How much would you pay for a cup of coffee? £2.50? £5? Perhaps you’d even be driven to ten quid if circumstances dictated you absolutely had to get your Americano or Cappuccino fix.
It might sound far-fetched considering the average Starbucks order will only set you back £2.10 right now, but the truth is that it might not be long before you’re forking out more than a fiver to get your daily dose of caffeine, and by the time your grandchildren reach coffee-drinking age they might not be able to afford it at all.
We all know that when high-demand things become low in supply, prices start to rise. For example, petrol costs are skyrocketing and land sells for far more now than it did a few decades ago. You might not think of your simple vanilla latte as being on par with these infinitely more important commodities (well, you might…) but the truth is that coffee demand just keeps on rising and now supply is falling, and falling fast.
Can’t we just grow more coffee plants, I hear you ask? Unfortunately not, as it’s not land or labour that’s lacking, it’s environmental stability. Many coffee plants require a specific range of temperatures to thrive, so with temperatures on the rise around the world coffee farmers are finding that their crops just aren’t producing coffee beans like they used to.
Global warming is having much more subtle and indirect impacts on coffee farming too. Certain species of pest are thriving in the warmer, wetter climate we’re experiencing and devouring coffee crops. Birds too, a key player in the spreading of coffee seeds so that new plants can grow, are falling prey to changing climates and dying or flocking to cooler areas.

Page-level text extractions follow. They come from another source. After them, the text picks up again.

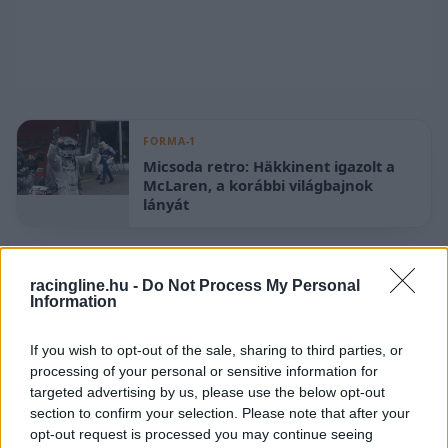
FORMA-1
Micsoda retro: Häkkinent igazolt a
McLaren, a korábbi világbajnok
lányát
„A McLaren Racing örömmel üdvözli a Forma–2
racingline.hu -
Do Not Process My Personal
Information
két vezető pilótáját, az idei bajnok Leonardo
Fornarolit és a korábbi bajnoki esélyes, szintén
If you wish to opt-out of the sale, sharing to third parties, or
élmezőnyben versenyző Richard Verschoort,
processing of your personal or sensitive information for
targeted advertising by us, please use the below opt-out
valamint a bizonyított gokartbajnokot, Christian
section to confirm your selection. Please note that after your
Costoyát a McLaren Racing pilótaprogramjában.
opt-out request is processed you may continue seeing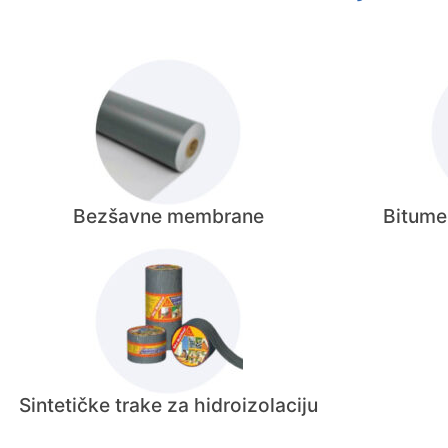
Bezšavne membrane
Bitume
Sintetičke trake za hidroizolaciju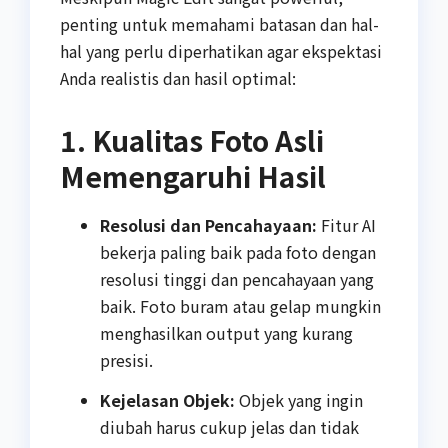
penting untuk memahami batasan dan hal-
hal yang perlu diperhatikan agar ekspektasi
Anda realistis dan hasil optimal:
1. Kualitas Foto Asli
Memengaruhi Hasil
Resolusi dan Pencahayaan:
Fitur AI
bekerja paling baik pada foto dengan
resolusi tinggi dan pencahayaan yang
baik. Foto buram atau gelap mungkin
menghasilkan output yang kurang
presisi.
Kejelasan Objek:
Objek yang ingin
diubah harus cukup jelas dan tidak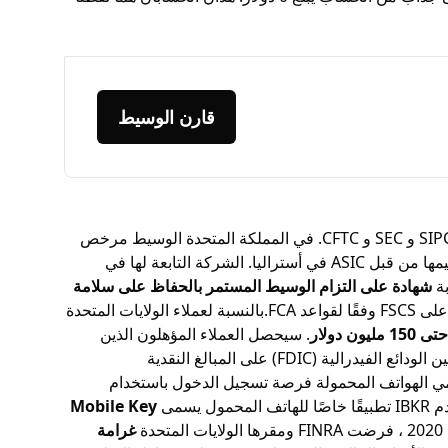
قارن الوسيط
. لديها تنظيم قوي في العديد من المناطق الرئيسية. مكتبها في الولايات المتحدة هو عضو في SIPC و SEC و CFTC. في المملكة المتحدة الوسيط مرخص
من قبل FCA. يتم تنظيم مكتب لوكسمبورغ من قبل CSSF. في أيرلندا يخضع الوسيط للتنظيم من قبل CBI. علاوة على ذلك، يتم تنظيمها من قبل ASIC في أستراليا. الشركة التابعة لها في
شهادة على التزام الوسيط المستمر بالحفاظ على سلامة
. كجزء من هذه اللائحة يعد الوسيط عضوا في نظام تعويض المستثمرين في لوكسمبورغ (SIIL) وهو أحد الموقعين على FSCS وفقًا لقواعد FCA.بالنسبة لعملاء الولايات المتحدة
 دولار
. سيحصل العملاء المؤهلون الذين
يتلقون مزيد من الحماية على تغطية تصل إلى 180 مليون دولار. يمكن للتجار أيضا الحصول على 2500000 دولار من تأمين شركة تأمين الودائع الفيدرالية (FDIC) على المبالغ النقدية
ي الهواتف المحمولة فرصة تسجيل الدخول باستخدام
سمى
Mobile Key
غرامة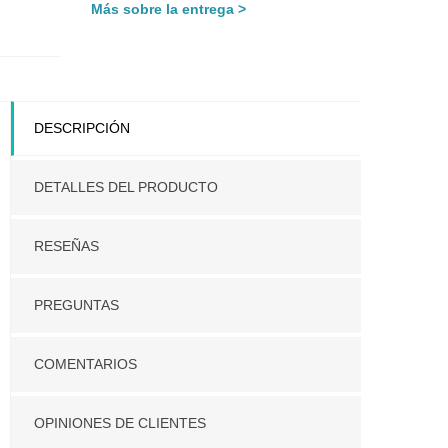
Más sobre la entrega
DESCRIPCIÓN
DETALLES DEL PRODUCTO
RESEÑAS
PREGUNTAS
COMENTARIOS
OPINIONES DE CLIENTES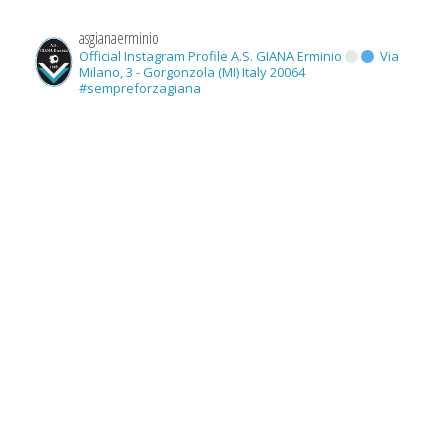
asgianaerminio
Official Instagram Profile A.S. GIANA Erminio
Via
Milano, 3 - Gorgonzola (MI) Italy 20064
#sempreforzagiana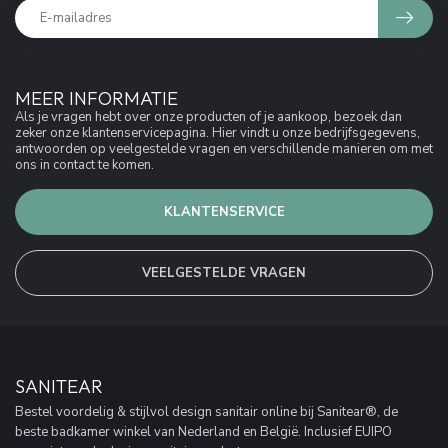
MEER INFORMATIE
Als je vragen hebt over onze producten of je aankoop, bezoek dan
zeker onze klantenservicepagina. Hier vindt u onze bedrijfsgegevens,
antwoorden op veelgestelde vragen en verschillende manieren om met
ons in contact te komen.
KLANTENSERVICE
VEELGESTELDE VRAGEN
SANITEAR
Bestel voordelig & stijlvol design sanitair online bij Sanitear®, de
beste badkamer winkel van Nederland en België. Inclusief EUIPO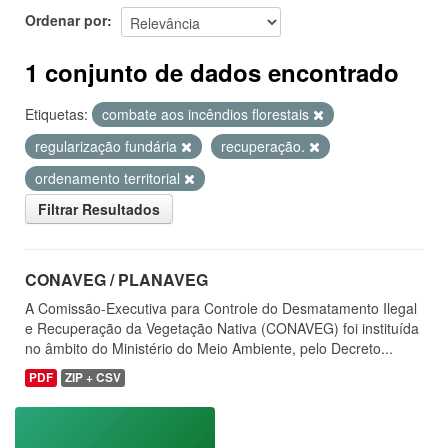
Ordenar por
1 conjunto de dados encontrado
Etiquetas:
combate aos incêndios florestais
regularização fundária
recuperação.
ordenamento territorial
Filtrar Resultados
CONAVEG / PLANAVEG
A Comissão-Executiva para Controle do Desmatamento Ilegal
e Recuperação da Vegetação Nativa (CONAVEG) foi instituída
no âmbito do Ministério do Meio Ambiente, pelo Decreto...
PDF
ZIP + CSV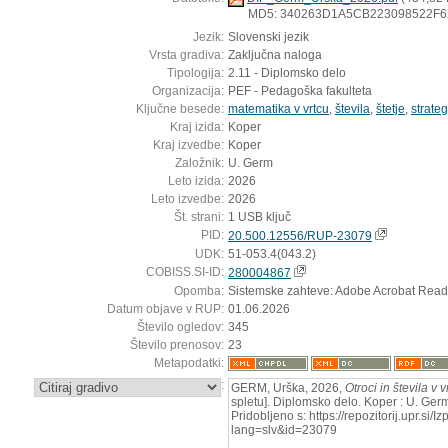
MD5: 340263D1A5CB223098522F6
Jezik:
Slovenski jezik
Vrsta gradiva:
Zaključna naloga
Tipologija:
2.11 - Diplomsko delo
Organizacija:
PEF - Pedagoška fakulteta
Ključne besede:
matematika v vrtcu
,
števila
,
štetje
,
strateg
Kraj izida:
Koper
Kraj izvedbe:
Koper
Založnik:
U. Germ
Leto izida:
2026
Leto izvedbe:
2026
Št. strani:
1 USB ključ
PID:
20.500.12556/RUP-23079
UDK:
51-053.4(043.2)
COBISS.SI-ID:
280004867
Opomba:
Sistemske zahteve: Adobe Acrobat Read
Datum objave v RUP:
01.06.2026
Število ogledov:
345
Število prenosov:
23
Metapodatki:
:
GERM, Urška, 2026,
Otroci in števila v 
spletu]. Diplomsko delo. Koper : U. Ger
Pridobljeno s: https://repozitorij.upr.si/
lang=slv&id=23079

To give you an idea of the scale of coffee crisis we’re facing, let me tell you that around 70% of coffee we drink every day comes from the Arabica bean, and 99.7% of wild Arabica coffee could be extinct by 2080. In some areas, it’ll be extinct in a decade or two.
Of course, it will still be possible to cultivate the bean in highly-controlled, temperature-regulated conditions, but the vast majority of coffee plants are grown in poor countries that simply don’t have the means to do this. Coffee, it seems, is an endangered species.
Saving it will take far more than just sorting your trash or reusing plastic bags (although both of those things help), it will require major world changes in how we run our businesses and live our lives in a bid to reduce carbon emissions, a major cause of global warming.
As far as attitudes to global warming go, the general consensus is the same: “it won’t affect me”. You might have escaped the recent flood of tsunamis (pardon the pun), hurricanes and earthquakes to hit various corners of the world, but everyone drinks coffee so yes, soon global warming will be affecting you too.
One can only hope, it seems, that the corporate bigwigs running the world’s most-polluting companies care enough about their morning trip to Starbucks to change their ways and business practises. Unlikely, unfortunately, since they’re the ones who can afford to pay £10 a latte!